Oscient Pharmaceuticals Corporation and the US Food and Drug Administration have agreed to a Special Protocol Assessment (SPA) for the continued clinical development of ramoplanin for the potential treatment of clostridium difficile-associated disease (CDAD). By reaching consensus on the SPA, the company has received guidance on the specific components of the phase III programme that, if completed successfully, would support regulatory approval for the indication.
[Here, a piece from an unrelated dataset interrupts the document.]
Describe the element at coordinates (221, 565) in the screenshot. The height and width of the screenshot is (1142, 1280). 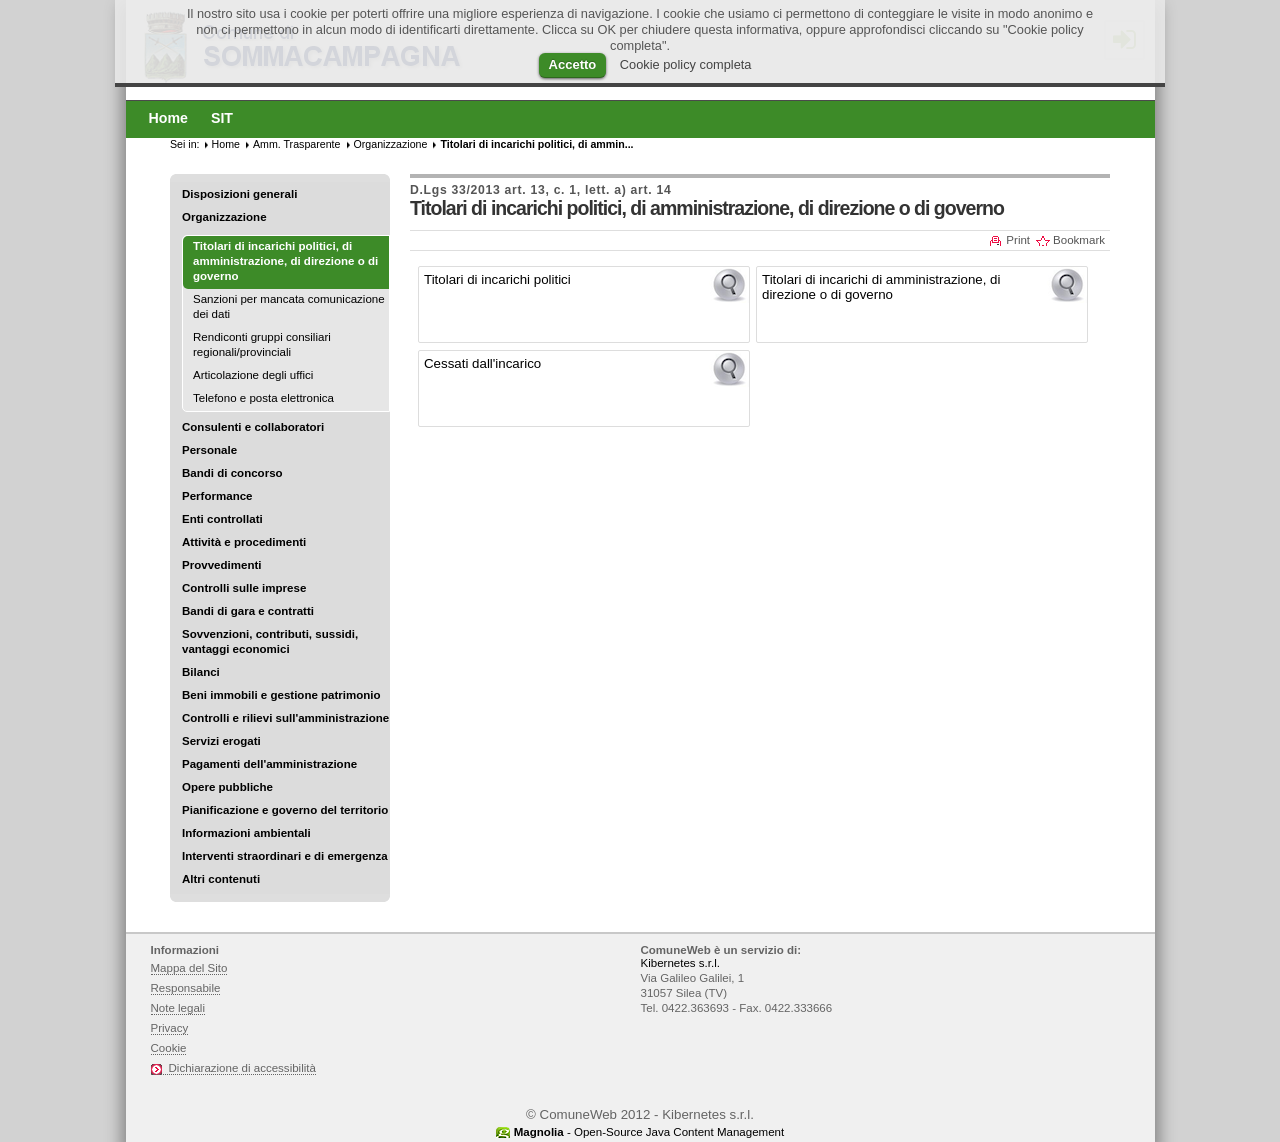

"Securing agreement with the FDA on an SPA is an integral step in advancing our clinical development programme for ramoplanin. As the incidence and severity of CDAD cases has increased recently, the need for novel approaches for treating the condition has also risen. We hope to further demonstrate ramoplanin's potential through this pivotal phase III programme," stated Steven M. Rauscher, president and chief executive officer of Oscient Pharmaceuticals
According to the agreement reached with the FDA, Oscient will conduct two concurrent, pivotal phase III trials. The two non-inferiority studies will enrol, in each trial, approximately 490 patients diagnosed with CDAD, from centres in the United States, Canada and other parts of the world. Each patient will be randomly assigned to one of two treatment arms, in a double-blind, placebo-controlled regimen: ramoplanin 200 mg twice daily or vancomycin 125 mg four times daily for ten days. The primary endpoint will be the response rate at end of therapy, states a company release.
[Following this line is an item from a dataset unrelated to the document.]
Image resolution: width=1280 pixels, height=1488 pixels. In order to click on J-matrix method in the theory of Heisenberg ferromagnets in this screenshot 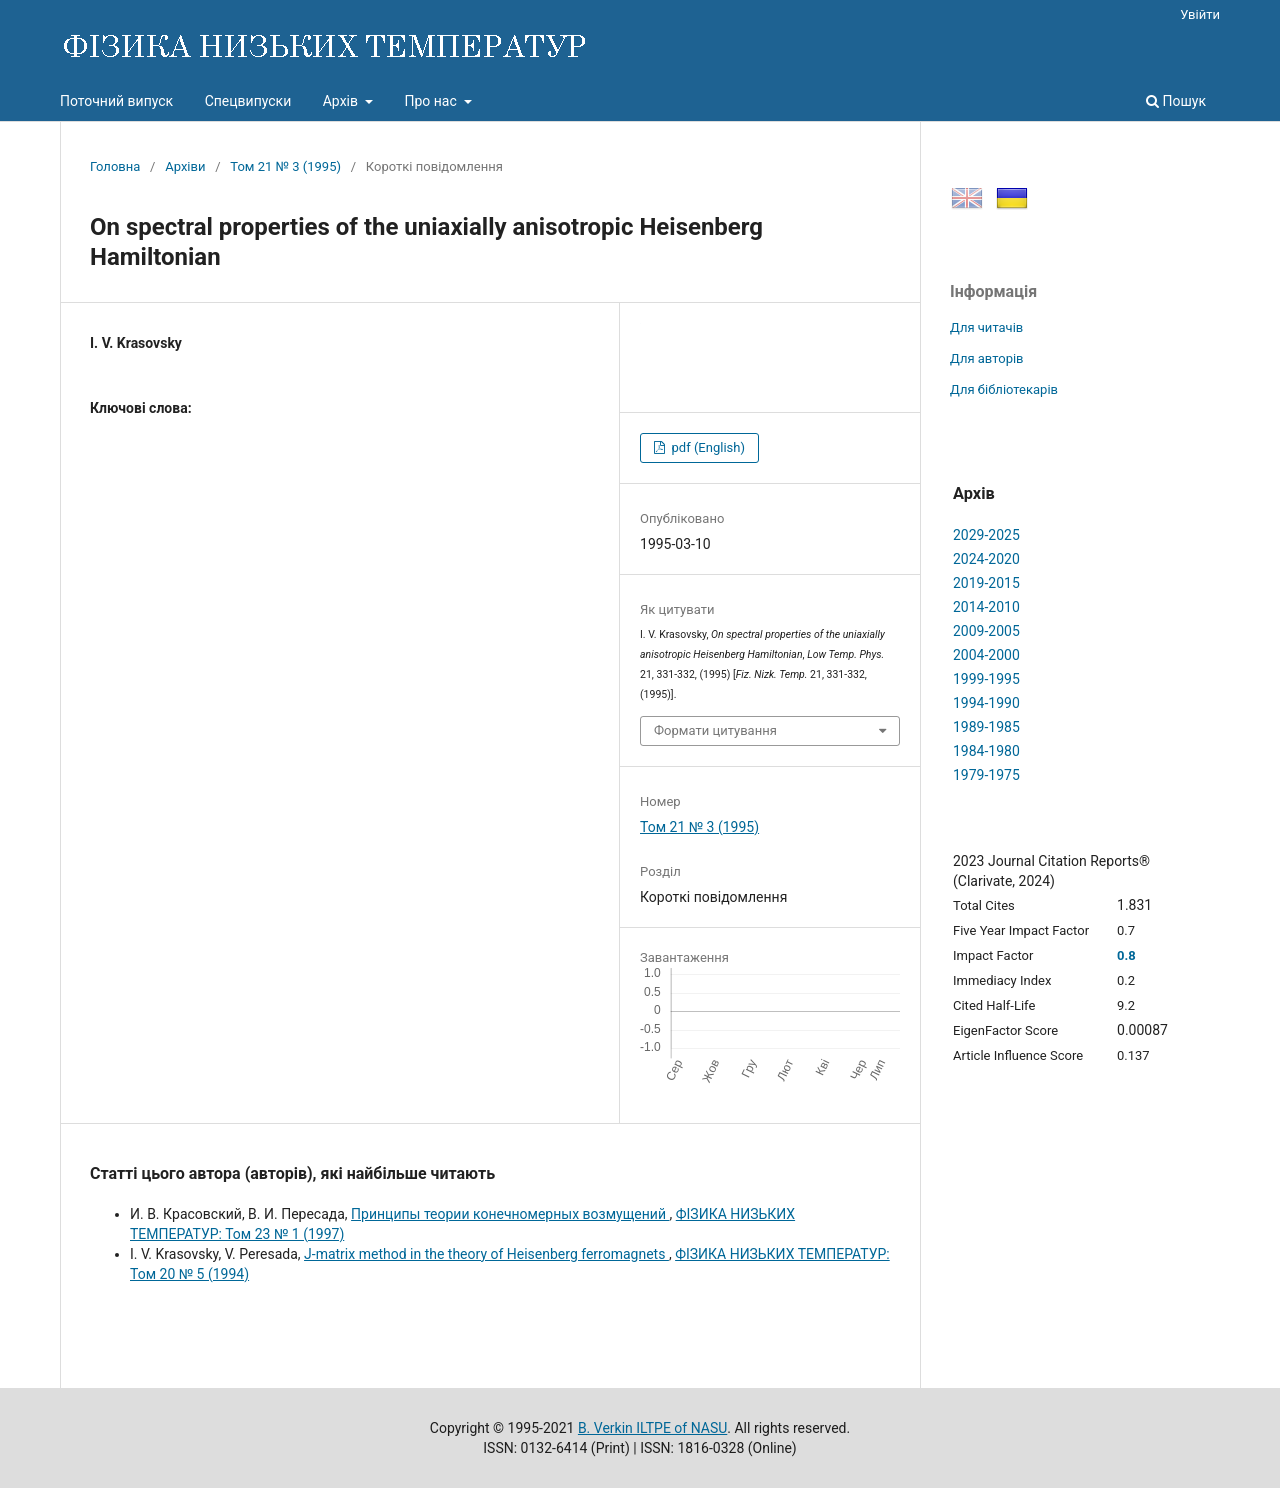 , I will do `click(486, 1254)`.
C. difficile is a spore-forming bacterium known to cause diarrhoea and colitis. Currently, it is estimated that 4, 00,000-5, 00,000 cases of CDAD occur each year in the US.
Oscient Pharmaceuticals' ramoplanin is an investigational new drug being studied for the treatment of Clostridium difficile-associated disease (CDAD). Ramoplanin has been shown to be bactericidal in vitro against Clostridium difficile.
Oscient Pharmaceuticals Corporation is a biopharmaceutical company that develops and commercialises novel therapeutics.